I’m not the first to note the wonder that is this grilled cheese sandwich—according to Kappacasein’s website, no less than Ruth Reichl declared it “the platonic ideal.” Gooey, crispy, with a savory edge from five types of onions mixed into three types of cheese, it required a 30-minute wait on a wraparound queue. And it was worth every second.

When it comes to making grilled cheese at home, the idea of finely chopping five different alliums seems a bit excessive. Especially if you’re fixing one sandwich. So in my replica version, I only use three: garlic, red onion, and chives. (I know, only…) And since Kappacasein mixes up their cheesy filling in vast quantities ahead of time, I do the same, sorta, and keep the mixture in the fridge to use as needed.

In case you’re wondering: No, Harry didn’t like the sandwich, in London or at home. Someday those tastebuds of his are going to mature, and his world will explode.

kappacasein borough market grilled cheese
The best part of making this at home, of course, is the crispy bits that form in the skillet when the cheese overflows from the sandwich.

Borough Market’s Grilled Cheese
Serves 4

If you’re making one sandwich at a time, refrigerate the extra cheese and allium mixture in an air-tight container for up to a week.

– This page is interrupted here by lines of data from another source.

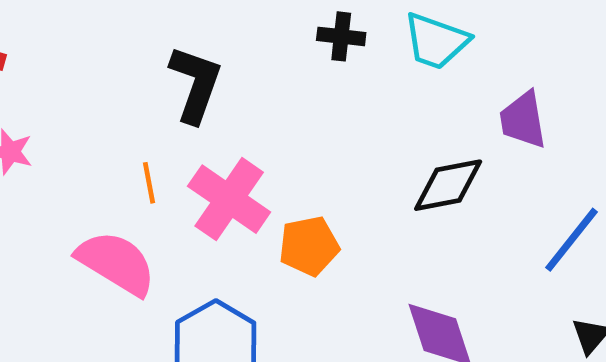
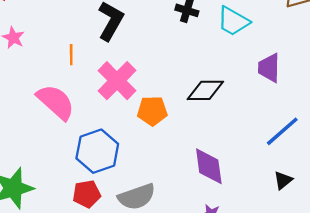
orange line: (149, 183) -> (71, 55), moved
black diamond: (448, 185) -> (205, 90), moved

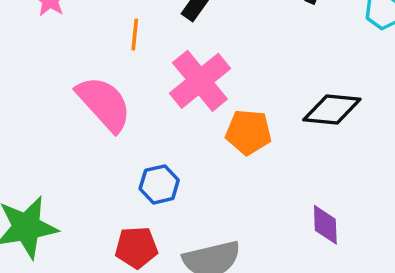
blue hexagon: (97, 151) -> (159, 184), size x0.6
purple diamond: (209, 166) -> (325, 225), size x0.7

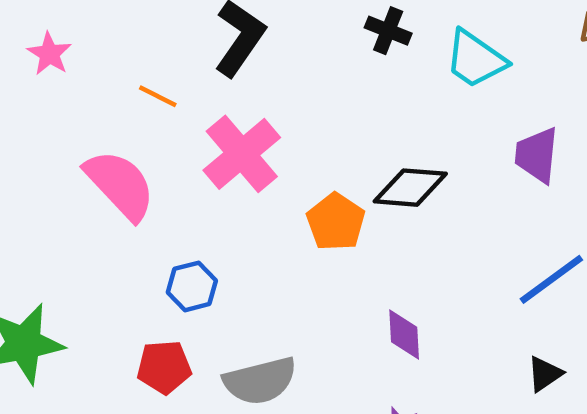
orange line: (135, 35) -> (158, 96), turned -68
orange pentagon: (248, 132) -> (336, 222), moved, turned 30

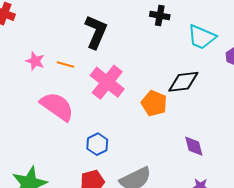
pink star: (49, 54) -> (35, 61), moved
cyan trapezoid: (476, 59) -> (202, 37), moved

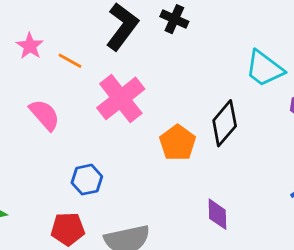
black cross: (160, 16) -> (174, 19), moved
black diamond: (183, 82) -> (225, 123), turned -56
pink semicircle: (57, 106) -> (45, 115), size x0.7

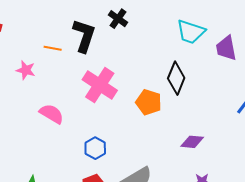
black cross: (174, 19) -> (118, 19), turned 30
orange line: (70, 61) -> (53, 48), moved
purple diamond: (217, 214) -> (192, 142), turned -65

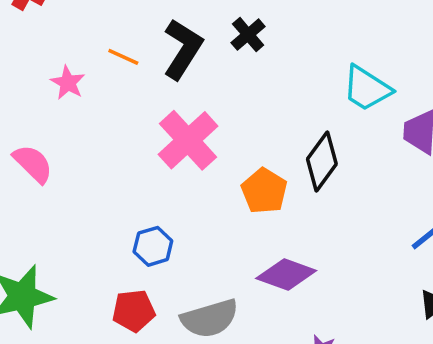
pink semicircle: (52, 114) -> (33, 164), moved
purple diamond: (192, 142) -> (286, 275), moved, size x1.4

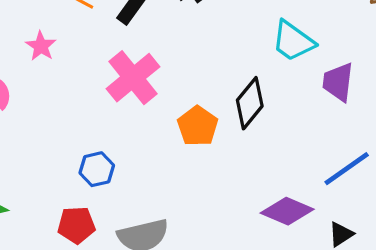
pink star: (68, 83) -> (41, 46), moved
purple diamond: (286, 275) -> (287, 211), moved

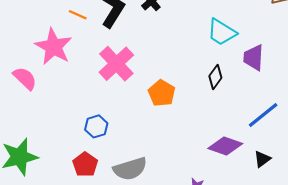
pink star: (41, 46) -> (53, 47), size x1.8
black diamond: (250, 103) -> (215, 77), moved, size x0.7
red pentagon: (76, 225) -> (85, 165), turned -30

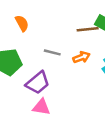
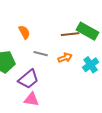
orange semicircle: (22, 23) -> (24, 32), moved

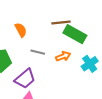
green rectangle: (88, 31) -> (75, 34), moved
brown line: (70, 34) -> (61, 22), moved

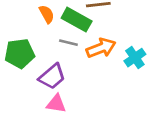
green rectangle: (75, 34) -> (77, 20), moved
orange arrow: (63, 56) -> (101, 48), size x1.5

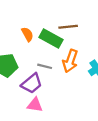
gray line: (68, 43) -> (45, 66), moved
orange arrow: (101, 48) -> (70, 61), turned 130

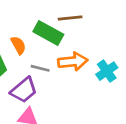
orange semicircle: (27, 34) -> (18, 45), moved
orange arrow: (70, 61) -> (73, 62), turned -115

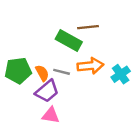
orange semicircle: (18, 45) -> (42, 73), moved

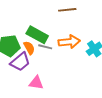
green rectangle: (69, 40) -> (37, 35), moved
purple trapezoid: (47, 91) -> (20, 62), moved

8 ounces shredded sharp Cheddar cheese (I use Kerrygold Aged Cheddar)
2 ounces shredded Gruyère or Comté cheese
2 ounces grated Parmesan cheese
1 large clove garlic, chopped fine
1 1/2 tablespoons finely chopped red onion
1 tablespoon finely chopped chives
8 slices sourdough bread, about 3/4” thick
8 tablespoons butter, at room temperature

  1. Heat a large, heavyweight skillet over medium-high heat. Cover the bottom of a slightly smaller skillet with aluminum foil and coat lightly with nonstick spray. Pull some heavy cans from your pantry to weigh it down when the time comes.
  2. Put the cheeses and the alliums into a mixing bowl, and toss until thoroughly combined.
  3. Spread each slice of bread with 1/2 tablespoon of butter. Place 4 in the skillet, buttered side down (you may need to do this in batches). Quickly top each with 1/4 of the cheese mixture, then place the remaining bread on top, buttered side up.
  4. Put the smaller skillet on top of the sandwiches, foil-side down, and place the canned goods inside it. Cook sandwiches for 2-3 minutes until their bottoms are nicely browned, then flip, replace the weight, and cook another 2-3 minutes.
  5. Serve as soon as they’re ready—nobody wants to eat a congealed grilled cheese sandwich.

MAKE BABY FOOD: The shredded cheese, sure, for babies eating finger foods. The sandwich, not so much—the bread gets toasted. If your baby is already a confident eater, try cutting off the crust and serving strips of the easier-to-chew inner sandwich.

This Post Has 2 Comments

  1. I have a grilled cheese fanatic but he wouldn’t go for onions mixed with the cheese either. At least one of the foods your little guy lived on was strawberries. Give yourself credit when you can!

    1. Ha, I know! As long as he’s eating fruit I can live with a week of insanity.